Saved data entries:
◆ ◆ ◆ ◆
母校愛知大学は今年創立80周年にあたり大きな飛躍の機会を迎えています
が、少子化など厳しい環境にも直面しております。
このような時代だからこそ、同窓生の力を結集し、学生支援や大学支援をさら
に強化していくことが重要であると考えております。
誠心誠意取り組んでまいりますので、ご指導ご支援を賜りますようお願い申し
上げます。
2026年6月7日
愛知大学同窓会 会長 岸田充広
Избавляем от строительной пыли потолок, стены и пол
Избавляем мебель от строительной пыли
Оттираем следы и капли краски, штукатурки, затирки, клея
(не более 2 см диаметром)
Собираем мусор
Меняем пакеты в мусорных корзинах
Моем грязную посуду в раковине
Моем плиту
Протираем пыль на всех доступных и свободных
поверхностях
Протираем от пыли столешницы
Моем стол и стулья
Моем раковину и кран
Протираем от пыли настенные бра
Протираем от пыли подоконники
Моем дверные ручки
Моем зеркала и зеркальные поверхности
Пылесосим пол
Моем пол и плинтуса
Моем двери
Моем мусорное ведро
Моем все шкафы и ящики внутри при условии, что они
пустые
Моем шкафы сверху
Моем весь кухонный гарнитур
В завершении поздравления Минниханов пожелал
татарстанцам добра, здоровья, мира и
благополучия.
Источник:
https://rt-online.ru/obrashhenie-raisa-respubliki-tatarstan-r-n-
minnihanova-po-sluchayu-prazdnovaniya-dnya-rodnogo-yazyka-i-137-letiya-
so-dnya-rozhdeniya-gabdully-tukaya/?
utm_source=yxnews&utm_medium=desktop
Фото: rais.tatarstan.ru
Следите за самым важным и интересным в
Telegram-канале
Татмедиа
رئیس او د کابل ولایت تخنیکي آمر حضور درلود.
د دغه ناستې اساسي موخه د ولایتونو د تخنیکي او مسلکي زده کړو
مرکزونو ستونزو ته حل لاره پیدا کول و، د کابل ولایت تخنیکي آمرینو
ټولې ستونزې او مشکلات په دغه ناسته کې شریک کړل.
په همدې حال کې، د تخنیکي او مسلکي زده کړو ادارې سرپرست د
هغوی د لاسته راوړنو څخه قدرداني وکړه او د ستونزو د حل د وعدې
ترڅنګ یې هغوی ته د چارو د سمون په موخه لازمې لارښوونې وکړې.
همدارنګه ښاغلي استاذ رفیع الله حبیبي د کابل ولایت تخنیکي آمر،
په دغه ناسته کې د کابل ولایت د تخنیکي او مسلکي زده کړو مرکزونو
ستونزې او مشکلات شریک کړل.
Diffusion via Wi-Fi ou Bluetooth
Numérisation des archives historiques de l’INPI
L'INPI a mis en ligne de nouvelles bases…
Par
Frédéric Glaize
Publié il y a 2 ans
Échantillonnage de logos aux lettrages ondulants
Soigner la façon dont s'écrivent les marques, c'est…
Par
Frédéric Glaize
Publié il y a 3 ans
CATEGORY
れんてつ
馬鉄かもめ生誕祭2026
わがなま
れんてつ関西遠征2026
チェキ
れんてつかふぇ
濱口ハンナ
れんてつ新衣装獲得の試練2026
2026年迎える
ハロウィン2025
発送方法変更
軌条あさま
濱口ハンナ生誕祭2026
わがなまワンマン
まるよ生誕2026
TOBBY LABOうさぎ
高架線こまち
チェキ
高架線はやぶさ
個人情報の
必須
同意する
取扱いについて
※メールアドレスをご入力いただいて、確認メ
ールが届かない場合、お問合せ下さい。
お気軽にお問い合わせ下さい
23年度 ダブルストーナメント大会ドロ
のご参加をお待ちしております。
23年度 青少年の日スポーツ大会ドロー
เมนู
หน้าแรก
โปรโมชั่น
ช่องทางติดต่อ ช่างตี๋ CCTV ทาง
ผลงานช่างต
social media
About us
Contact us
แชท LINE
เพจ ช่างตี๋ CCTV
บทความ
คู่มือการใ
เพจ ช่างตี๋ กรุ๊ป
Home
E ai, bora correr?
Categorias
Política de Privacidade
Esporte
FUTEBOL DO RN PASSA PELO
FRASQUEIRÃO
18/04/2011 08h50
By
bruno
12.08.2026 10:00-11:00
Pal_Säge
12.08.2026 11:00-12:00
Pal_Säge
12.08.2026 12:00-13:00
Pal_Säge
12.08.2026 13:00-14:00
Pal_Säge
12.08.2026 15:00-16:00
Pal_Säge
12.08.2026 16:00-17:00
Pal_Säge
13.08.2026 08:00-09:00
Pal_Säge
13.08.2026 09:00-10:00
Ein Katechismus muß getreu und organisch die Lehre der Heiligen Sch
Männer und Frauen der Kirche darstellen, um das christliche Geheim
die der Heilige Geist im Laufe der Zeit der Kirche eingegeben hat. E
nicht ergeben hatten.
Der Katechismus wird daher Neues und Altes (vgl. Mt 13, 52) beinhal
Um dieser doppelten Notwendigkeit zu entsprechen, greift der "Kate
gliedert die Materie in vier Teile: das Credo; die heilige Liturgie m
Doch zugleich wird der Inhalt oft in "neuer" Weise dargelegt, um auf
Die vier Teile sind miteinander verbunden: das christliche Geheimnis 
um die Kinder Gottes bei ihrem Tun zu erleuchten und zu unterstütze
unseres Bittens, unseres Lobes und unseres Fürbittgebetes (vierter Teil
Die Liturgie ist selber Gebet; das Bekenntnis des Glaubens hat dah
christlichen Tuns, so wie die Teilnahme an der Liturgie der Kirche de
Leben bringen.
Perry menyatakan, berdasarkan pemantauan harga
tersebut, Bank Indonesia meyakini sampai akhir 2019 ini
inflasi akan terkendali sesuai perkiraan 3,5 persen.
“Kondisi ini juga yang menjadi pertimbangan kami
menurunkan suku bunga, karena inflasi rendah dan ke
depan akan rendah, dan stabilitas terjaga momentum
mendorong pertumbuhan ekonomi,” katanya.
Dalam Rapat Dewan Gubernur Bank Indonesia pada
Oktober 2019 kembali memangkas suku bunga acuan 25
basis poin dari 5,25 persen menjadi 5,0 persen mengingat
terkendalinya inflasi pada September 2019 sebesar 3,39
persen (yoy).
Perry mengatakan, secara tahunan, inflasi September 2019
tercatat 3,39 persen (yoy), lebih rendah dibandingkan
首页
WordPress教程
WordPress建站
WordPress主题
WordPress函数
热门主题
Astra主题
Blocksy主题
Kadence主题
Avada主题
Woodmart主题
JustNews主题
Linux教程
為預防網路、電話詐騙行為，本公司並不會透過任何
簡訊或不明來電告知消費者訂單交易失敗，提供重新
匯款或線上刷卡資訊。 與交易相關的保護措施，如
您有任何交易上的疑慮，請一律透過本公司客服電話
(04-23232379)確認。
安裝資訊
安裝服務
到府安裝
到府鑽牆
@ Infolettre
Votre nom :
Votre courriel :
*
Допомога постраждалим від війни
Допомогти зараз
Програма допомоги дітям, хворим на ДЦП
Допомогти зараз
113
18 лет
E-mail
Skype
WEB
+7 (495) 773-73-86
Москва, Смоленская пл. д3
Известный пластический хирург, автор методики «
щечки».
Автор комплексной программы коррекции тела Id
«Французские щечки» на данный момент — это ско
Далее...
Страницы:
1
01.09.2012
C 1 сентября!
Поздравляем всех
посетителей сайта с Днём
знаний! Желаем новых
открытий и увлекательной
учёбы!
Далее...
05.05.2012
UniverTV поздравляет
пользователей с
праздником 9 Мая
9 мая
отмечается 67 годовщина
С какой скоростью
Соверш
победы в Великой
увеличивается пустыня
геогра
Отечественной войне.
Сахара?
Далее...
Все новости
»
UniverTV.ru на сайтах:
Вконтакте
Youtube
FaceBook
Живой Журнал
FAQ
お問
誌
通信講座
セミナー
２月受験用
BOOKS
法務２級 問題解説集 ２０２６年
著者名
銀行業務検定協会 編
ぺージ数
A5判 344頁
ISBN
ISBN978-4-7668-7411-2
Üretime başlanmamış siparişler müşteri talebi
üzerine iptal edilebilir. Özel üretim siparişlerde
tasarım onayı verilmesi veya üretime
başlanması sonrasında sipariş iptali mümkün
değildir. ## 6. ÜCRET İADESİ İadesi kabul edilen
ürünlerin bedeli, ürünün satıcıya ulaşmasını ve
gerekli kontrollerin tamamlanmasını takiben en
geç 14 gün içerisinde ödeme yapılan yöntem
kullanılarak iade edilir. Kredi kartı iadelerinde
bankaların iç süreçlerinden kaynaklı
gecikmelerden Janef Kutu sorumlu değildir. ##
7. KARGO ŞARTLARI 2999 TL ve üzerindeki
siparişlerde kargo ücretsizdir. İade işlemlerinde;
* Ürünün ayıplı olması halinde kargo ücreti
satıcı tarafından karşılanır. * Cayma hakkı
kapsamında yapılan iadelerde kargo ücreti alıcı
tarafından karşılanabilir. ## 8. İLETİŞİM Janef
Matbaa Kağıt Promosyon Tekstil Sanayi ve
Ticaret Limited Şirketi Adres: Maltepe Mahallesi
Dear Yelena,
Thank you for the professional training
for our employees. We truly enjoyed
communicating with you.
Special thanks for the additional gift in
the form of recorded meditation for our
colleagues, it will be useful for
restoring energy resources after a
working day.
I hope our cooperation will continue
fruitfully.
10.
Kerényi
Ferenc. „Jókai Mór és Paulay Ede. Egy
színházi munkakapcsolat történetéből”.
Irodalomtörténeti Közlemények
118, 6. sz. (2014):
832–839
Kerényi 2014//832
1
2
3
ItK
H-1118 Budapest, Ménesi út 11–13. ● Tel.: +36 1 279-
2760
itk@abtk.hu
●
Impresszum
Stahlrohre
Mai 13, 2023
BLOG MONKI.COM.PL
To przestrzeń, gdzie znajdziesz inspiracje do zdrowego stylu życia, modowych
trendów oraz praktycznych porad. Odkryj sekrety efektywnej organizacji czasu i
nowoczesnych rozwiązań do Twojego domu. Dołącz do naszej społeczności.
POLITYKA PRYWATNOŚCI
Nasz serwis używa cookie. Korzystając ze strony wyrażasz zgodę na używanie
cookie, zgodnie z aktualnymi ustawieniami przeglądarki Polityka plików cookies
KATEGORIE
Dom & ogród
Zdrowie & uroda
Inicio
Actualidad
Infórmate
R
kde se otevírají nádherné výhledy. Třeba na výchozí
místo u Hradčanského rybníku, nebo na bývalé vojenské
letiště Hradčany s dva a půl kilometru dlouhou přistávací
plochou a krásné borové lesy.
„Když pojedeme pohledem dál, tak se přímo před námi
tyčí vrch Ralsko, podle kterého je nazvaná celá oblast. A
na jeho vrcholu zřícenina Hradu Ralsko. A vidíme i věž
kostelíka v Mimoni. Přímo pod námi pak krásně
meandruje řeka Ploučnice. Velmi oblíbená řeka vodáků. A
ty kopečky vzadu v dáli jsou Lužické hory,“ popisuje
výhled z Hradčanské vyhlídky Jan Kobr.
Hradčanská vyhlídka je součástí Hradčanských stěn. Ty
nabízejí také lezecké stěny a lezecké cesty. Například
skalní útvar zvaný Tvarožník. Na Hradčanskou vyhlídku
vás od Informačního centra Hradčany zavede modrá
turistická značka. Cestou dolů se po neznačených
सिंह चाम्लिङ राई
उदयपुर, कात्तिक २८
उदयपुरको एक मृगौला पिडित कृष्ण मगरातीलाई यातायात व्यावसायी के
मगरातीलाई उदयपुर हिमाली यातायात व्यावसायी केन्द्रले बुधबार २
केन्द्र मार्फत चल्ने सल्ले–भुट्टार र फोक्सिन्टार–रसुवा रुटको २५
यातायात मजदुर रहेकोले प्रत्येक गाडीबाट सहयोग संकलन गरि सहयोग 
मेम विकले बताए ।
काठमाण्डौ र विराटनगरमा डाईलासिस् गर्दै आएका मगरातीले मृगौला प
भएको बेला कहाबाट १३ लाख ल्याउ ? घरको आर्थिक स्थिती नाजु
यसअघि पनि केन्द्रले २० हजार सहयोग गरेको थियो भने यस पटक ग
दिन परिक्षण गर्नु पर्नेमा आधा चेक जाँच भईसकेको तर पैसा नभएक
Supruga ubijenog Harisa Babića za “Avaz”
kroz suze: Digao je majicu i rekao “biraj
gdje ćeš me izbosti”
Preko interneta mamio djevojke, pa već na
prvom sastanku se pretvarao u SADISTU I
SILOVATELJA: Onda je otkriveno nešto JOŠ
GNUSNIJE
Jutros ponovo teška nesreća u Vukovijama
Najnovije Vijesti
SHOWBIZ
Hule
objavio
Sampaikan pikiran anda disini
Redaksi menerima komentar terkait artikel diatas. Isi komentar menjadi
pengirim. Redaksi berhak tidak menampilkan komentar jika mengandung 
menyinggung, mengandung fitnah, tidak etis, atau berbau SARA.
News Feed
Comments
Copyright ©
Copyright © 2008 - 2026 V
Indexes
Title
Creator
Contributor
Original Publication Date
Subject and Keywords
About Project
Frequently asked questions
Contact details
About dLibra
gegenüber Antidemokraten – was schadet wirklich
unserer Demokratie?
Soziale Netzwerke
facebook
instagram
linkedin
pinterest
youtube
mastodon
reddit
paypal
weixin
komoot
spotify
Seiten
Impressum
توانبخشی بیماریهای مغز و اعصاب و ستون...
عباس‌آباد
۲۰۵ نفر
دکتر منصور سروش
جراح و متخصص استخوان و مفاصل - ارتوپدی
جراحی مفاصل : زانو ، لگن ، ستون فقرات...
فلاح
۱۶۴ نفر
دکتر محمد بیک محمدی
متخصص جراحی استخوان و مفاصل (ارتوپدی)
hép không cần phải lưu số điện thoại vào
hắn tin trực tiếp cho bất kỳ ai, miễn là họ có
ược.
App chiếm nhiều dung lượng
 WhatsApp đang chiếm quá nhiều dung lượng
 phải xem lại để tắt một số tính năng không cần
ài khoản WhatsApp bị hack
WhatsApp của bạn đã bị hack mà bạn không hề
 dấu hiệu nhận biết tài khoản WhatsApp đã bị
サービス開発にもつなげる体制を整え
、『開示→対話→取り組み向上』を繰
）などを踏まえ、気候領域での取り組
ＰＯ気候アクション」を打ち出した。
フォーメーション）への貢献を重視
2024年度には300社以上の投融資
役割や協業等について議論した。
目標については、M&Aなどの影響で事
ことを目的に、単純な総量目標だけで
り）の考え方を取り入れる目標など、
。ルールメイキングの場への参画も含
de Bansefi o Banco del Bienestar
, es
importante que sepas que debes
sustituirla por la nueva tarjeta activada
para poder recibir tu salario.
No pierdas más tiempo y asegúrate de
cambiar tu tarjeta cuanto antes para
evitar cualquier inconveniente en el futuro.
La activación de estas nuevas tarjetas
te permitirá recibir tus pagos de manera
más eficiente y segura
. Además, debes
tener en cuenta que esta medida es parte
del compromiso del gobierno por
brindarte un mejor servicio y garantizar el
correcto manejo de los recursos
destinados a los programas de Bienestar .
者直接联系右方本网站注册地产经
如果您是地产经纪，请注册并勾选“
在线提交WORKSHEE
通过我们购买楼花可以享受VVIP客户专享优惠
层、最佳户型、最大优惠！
◆ ◆ ◆ ◆
### Task goal:
There is a run of lines above from the one with "Допомога постраждалим від війни" to the one with "знаний! Желаем новых"; print exactly that run, both ends included, and nothing else.

### Your response:
Допомога постраждалим від війни
Допомогти зараз
Програма допомоги дітям, хворим на ДЦП
Допомогти зараз
113
18 лет
E-mail
Skype
WEB
+7 (495) 773-73-86
Москва, Смоленская пл. д3
Известный пластический хирург, автор методики «
щечки».
Автор комплексной программы коррекции тела Id
«Французские щечки» на данный момент — это ско
Далее...
Страницы:
1
01.09.2012
C 1 сентября!
Поздравляем всех
посетителей сайта с Днём
знаний! Желаем новых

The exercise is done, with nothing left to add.